Produce an exact copy of the lines from the line containing "PEERLESS PRGS-UNV-B CZARNY UCHWYT" through the last line of the entries below, and only those lines.
= Beginning of Section =
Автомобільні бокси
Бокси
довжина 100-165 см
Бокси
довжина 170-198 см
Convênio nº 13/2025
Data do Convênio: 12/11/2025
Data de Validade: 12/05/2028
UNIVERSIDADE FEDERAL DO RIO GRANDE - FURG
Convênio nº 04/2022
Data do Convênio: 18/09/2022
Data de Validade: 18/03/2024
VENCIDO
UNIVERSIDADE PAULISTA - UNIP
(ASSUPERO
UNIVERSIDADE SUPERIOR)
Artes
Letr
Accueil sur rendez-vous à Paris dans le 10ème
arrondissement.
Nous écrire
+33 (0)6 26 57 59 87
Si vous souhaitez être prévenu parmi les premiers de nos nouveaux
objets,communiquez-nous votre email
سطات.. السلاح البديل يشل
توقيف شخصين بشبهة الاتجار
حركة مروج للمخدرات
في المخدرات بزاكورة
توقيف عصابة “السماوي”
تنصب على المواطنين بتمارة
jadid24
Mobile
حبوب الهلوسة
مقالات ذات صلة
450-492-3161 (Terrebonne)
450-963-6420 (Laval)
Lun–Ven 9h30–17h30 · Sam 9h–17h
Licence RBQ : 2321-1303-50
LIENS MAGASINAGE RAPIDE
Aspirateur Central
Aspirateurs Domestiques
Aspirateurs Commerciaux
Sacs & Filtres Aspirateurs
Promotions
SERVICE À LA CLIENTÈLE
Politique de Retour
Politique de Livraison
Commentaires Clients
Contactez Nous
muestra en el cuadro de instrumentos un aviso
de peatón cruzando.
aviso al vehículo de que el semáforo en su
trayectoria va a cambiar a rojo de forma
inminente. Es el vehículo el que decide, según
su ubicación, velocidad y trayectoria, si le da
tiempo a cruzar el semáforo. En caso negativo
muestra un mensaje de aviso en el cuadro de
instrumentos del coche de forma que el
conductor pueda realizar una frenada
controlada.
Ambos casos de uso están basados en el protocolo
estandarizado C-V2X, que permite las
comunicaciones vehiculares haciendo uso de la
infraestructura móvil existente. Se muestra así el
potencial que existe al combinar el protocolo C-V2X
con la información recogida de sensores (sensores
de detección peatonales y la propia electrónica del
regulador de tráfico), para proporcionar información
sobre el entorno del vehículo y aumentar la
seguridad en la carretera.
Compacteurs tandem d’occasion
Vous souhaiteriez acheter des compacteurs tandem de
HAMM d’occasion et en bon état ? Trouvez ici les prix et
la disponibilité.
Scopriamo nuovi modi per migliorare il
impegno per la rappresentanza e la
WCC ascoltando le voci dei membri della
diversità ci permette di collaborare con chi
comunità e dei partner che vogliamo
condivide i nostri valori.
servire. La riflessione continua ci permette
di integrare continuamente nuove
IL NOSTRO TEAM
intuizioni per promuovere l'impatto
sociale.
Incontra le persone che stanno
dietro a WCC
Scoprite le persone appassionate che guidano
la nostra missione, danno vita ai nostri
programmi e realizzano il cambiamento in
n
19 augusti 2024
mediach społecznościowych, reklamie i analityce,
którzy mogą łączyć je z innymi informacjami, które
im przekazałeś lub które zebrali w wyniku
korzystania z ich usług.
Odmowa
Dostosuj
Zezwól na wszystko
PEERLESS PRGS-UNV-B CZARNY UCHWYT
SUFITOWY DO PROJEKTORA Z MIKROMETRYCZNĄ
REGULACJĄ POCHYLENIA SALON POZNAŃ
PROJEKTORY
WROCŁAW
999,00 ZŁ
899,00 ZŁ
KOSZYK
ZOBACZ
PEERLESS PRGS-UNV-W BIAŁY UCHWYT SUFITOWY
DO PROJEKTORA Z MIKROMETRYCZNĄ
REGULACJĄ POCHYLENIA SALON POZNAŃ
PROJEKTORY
= End of Section =
* **RESPONSE TO THIS TASK**:
PEERLESS PRGS-UNV-B CZARNY UCHWYT
SUFITOWY DO PROJEKTORA Z MIKROMETRYCZNĄ
REGULACJĄ POCHYLENIA SALON POZNAŃ
PROJEKTORY
WROCŁAW
999,00 ZŁ
899,00 ZŁ
KOSZYK
ZOBACZ
PEERLESS PRGS-UNV-W BIAŁY UCHWYT SUFITOWY
DO PROJEKTORA Z MIKROMETRYCZNĄ
REGULACJĄ POCHYLENIA SALON POZNAŃ
PROJEKTORY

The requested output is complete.